WHAT NEEDS TO BE DONE
Look for "Pause" in each line of the entries, and return the matching lines.

INFORMATION
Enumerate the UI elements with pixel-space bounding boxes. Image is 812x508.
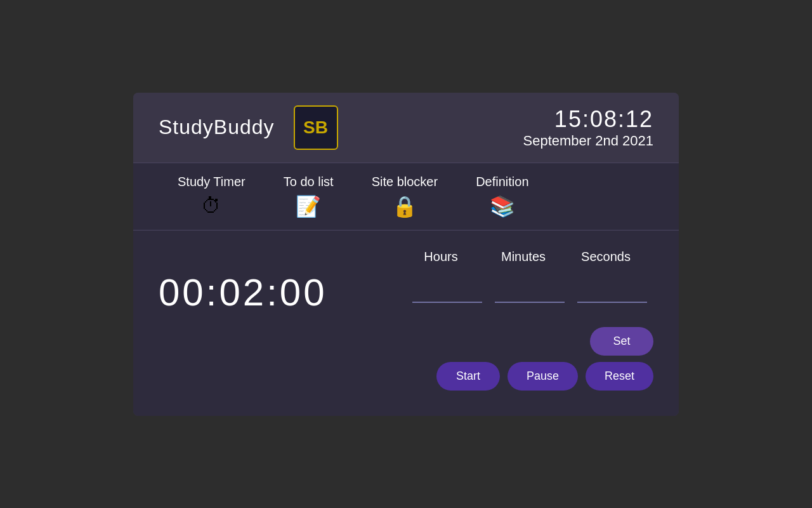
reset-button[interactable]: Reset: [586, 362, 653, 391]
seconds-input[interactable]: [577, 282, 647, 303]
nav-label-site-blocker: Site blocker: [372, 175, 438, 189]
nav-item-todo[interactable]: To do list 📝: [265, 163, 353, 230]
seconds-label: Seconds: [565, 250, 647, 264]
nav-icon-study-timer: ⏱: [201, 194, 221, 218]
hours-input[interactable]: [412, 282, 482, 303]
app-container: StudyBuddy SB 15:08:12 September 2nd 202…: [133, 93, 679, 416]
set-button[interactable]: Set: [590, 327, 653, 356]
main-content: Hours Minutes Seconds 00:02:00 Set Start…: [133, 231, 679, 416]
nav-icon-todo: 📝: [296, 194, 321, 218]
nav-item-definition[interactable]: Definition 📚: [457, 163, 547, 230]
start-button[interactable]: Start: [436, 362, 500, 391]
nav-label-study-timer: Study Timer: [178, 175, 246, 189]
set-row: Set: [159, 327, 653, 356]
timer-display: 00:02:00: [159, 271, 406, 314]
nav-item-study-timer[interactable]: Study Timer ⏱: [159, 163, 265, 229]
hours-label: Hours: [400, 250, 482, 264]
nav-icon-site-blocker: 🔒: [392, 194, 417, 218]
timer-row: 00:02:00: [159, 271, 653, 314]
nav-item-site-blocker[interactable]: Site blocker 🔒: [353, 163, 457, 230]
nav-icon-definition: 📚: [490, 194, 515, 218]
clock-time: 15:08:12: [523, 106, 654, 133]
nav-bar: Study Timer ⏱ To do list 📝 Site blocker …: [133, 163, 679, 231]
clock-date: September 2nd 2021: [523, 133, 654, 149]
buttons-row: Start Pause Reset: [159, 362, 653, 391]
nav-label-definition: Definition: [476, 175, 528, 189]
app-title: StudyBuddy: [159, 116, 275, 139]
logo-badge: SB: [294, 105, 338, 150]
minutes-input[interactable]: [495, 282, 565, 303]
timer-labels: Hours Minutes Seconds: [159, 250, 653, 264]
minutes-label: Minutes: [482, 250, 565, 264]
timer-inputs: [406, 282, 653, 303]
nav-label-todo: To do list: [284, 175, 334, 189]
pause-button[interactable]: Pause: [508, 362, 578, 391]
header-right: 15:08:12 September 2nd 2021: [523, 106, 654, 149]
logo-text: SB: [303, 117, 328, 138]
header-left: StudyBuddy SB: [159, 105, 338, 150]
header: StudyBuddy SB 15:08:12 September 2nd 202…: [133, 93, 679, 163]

ANSWER TO THE PROBLEM
buttons-row: Start Pause Reset: [159, 362, 653, 391]
pause-button[interactable]: Pause: [508, 362, 578, 391]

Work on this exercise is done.